## Records to process
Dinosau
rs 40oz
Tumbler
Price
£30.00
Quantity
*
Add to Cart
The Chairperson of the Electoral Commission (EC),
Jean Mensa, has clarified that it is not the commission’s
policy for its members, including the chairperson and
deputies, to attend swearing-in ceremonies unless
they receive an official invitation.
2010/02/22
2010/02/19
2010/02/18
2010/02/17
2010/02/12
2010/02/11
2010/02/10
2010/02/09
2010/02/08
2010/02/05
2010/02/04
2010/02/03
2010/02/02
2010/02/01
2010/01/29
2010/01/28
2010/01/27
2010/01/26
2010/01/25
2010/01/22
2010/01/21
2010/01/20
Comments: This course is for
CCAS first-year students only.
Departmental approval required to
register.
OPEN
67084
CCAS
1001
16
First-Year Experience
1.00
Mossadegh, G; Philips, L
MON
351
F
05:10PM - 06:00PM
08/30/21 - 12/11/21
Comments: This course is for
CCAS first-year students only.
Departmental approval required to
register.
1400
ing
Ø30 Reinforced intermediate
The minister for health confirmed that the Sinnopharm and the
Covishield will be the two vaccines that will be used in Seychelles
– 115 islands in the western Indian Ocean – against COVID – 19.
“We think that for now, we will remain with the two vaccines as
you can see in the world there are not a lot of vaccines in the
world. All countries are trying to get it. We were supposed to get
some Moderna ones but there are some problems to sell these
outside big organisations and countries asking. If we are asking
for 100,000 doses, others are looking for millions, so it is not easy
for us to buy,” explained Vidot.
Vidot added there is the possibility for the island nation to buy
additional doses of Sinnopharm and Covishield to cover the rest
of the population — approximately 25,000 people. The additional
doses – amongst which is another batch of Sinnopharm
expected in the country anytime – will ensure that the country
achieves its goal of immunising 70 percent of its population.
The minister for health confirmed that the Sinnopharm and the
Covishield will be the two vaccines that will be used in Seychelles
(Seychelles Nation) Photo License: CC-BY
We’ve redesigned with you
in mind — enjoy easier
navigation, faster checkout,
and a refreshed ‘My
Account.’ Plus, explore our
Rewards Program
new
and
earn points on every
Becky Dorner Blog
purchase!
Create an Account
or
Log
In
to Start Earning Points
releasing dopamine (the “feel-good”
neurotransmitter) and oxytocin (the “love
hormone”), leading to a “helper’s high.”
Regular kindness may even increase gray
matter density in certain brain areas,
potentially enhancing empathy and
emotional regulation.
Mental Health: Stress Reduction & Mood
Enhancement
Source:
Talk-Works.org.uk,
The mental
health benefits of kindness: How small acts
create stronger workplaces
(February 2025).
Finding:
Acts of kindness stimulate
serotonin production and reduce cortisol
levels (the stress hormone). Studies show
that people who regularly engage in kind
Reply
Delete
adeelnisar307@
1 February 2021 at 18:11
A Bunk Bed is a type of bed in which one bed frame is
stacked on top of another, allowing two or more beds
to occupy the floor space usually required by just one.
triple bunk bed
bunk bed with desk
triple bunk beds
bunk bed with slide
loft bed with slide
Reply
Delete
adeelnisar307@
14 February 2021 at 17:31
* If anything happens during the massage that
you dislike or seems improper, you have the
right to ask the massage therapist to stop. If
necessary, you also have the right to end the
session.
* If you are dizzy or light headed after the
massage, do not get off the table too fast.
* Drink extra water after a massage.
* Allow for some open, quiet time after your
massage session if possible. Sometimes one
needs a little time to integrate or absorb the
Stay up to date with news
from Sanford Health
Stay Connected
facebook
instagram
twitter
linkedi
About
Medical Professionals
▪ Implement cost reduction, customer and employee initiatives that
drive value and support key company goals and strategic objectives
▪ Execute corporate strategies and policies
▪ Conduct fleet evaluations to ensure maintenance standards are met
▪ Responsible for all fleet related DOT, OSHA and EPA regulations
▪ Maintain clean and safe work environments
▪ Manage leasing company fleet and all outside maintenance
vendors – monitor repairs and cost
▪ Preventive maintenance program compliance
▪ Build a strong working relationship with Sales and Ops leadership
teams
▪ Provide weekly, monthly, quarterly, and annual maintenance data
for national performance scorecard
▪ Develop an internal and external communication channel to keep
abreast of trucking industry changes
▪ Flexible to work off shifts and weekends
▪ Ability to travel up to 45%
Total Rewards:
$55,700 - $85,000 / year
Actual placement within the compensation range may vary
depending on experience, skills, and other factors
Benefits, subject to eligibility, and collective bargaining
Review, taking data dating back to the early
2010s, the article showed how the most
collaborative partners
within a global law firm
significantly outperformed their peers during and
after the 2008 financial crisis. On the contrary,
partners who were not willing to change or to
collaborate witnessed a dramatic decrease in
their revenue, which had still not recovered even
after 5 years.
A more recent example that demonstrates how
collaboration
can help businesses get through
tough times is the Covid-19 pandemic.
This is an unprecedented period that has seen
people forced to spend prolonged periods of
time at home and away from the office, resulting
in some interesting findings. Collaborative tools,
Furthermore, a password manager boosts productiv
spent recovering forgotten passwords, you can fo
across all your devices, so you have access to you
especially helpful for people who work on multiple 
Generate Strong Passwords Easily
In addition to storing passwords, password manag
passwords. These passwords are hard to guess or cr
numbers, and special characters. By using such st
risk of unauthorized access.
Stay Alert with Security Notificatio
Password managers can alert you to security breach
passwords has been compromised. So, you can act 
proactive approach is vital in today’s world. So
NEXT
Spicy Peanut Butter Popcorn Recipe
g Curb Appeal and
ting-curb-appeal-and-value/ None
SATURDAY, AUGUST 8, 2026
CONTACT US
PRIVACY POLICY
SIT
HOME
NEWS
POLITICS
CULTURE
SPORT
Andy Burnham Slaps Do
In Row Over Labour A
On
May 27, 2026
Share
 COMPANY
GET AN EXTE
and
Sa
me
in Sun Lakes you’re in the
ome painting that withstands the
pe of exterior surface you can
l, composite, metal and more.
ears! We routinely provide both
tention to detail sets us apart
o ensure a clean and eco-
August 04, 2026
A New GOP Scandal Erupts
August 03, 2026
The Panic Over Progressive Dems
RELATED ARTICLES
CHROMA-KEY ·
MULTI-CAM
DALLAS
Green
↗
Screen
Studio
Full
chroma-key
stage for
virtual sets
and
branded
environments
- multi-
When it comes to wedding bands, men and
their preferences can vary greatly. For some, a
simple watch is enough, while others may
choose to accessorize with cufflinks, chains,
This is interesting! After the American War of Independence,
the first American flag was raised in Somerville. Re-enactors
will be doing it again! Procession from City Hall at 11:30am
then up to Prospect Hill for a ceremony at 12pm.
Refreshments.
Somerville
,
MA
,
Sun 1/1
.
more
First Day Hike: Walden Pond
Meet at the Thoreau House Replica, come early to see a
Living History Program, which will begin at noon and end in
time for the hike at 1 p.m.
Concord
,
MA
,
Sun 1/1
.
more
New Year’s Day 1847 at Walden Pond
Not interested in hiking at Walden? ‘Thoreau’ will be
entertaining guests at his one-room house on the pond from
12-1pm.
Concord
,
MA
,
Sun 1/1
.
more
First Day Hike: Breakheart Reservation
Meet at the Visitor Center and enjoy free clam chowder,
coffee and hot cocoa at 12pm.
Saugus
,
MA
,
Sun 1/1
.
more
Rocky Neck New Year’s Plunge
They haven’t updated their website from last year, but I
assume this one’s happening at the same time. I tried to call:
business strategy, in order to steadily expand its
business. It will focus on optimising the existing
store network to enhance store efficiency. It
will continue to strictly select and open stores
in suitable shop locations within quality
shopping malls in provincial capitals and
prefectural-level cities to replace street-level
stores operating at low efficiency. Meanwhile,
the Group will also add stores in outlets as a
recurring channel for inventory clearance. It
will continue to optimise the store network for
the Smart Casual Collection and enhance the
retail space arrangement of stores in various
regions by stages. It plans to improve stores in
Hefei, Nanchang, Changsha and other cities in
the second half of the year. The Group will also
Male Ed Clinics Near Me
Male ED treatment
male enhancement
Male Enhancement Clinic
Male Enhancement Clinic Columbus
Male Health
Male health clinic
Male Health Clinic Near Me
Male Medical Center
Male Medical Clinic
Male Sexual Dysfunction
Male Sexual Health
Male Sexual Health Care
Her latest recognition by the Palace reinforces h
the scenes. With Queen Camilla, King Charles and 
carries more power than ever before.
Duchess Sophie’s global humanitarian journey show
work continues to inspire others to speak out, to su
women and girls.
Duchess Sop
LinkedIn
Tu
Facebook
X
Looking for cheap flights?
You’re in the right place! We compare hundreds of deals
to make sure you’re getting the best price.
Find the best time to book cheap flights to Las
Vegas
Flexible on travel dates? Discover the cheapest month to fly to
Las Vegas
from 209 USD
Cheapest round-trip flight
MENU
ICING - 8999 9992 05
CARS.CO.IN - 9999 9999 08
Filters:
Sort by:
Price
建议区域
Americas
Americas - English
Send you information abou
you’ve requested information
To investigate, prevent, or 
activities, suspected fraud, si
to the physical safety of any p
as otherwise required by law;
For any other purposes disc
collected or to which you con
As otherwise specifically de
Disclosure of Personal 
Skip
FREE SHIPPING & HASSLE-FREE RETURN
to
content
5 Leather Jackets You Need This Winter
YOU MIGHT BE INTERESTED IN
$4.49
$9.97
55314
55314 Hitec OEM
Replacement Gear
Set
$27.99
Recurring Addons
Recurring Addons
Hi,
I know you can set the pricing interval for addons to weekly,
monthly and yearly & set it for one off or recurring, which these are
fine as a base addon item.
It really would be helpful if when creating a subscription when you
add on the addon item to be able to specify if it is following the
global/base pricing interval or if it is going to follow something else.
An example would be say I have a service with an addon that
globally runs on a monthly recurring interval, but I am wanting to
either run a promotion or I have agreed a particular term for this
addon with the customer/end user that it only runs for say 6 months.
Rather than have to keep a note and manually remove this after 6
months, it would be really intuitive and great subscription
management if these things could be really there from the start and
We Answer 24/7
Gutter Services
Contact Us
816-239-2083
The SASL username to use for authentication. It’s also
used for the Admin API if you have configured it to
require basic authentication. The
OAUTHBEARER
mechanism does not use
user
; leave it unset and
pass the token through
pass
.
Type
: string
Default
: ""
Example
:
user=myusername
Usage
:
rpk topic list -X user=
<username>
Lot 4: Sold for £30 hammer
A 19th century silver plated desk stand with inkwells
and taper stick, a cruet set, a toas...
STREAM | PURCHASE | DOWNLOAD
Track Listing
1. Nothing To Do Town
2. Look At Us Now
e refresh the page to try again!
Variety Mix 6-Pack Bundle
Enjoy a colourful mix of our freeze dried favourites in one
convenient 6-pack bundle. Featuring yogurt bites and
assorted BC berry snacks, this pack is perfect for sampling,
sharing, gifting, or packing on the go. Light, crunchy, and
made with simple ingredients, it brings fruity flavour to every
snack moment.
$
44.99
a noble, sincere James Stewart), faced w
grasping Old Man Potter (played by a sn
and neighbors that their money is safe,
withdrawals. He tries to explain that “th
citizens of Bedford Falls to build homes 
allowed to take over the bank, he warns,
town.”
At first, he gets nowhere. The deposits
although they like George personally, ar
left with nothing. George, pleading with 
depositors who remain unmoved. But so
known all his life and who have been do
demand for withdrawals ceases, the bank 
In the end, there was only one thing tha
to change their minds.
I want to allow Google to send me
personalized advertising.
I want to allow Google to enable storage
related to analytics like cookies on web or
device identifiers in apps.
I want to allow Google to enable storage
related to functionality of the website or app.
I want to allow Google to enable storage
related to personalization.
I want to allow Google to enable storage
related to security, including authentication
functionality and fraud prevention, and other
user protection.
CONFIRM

## Directions
Repeat exactly the lines of the listing above, from the one with "1 February 2021 at 18:11" down to the one with "Actual placement within"; both of those lines belong in the range.

## Written answer
1 February 2021 at 18:11
A Bunk Bed is a type of bed in which one bed frame is
stacked on top of another, allowing two or more beds
to occupy the floor space usually required by just one.
triple bunk bed
bunk bed with desk
triple bunk beds
bunk bed with slide
loft bed with slide
Reply
Delete
adeelnisar307@
14 February 2021 at 17:31
* If anything happens during the massage that
you dislike or seems improper, you have the
right to ask the massage therapist to stop. If
necessary, you also have the right to end the
session.
* If you are dizzy or light headed after the
massage, do not get off the table too fast.
* Drink extra water after a massage.
* Allow for some open, quiet time after your
massage session if possible. Sometimes one
needs a little time to integrate or absorb the
Stay up to date with news
from Sanford Health
Stay Connected
facebook
instagram
twitter
linkedi
About
Medical Professionals
▪ Implement cost reduction, customer and employee initiatives that
drive value and support key company goals and strategic objectives
▪ Execute corporate strategies and policies
▪ Conduct fleet evaluations to ensure maintenance standards are met
▪ Responsible for all fleet related DOT, OSHA and EPA regulations
▪ Maintain clean and safe work environments
▪ Manage leasing company fleet and all outside maintenance
vendors – monitor repairs and cost
▪ Preventive maintenance program compliance
▪ Build a strong working relationship with Sales and Ops leadership
teams
▪ Provide weekly, monthly, quarterly, and annual maintenance data
for national performance scorecard
▪ Develop an internal and external communication channel to keep
abreast of trucking industry changes
▪ Flexible to work off shifts and weekends
▪ Ability to travel up to 45%
Total Rewards:
$55,700 - $85,000 / year
Actual placement within the compensation range may vary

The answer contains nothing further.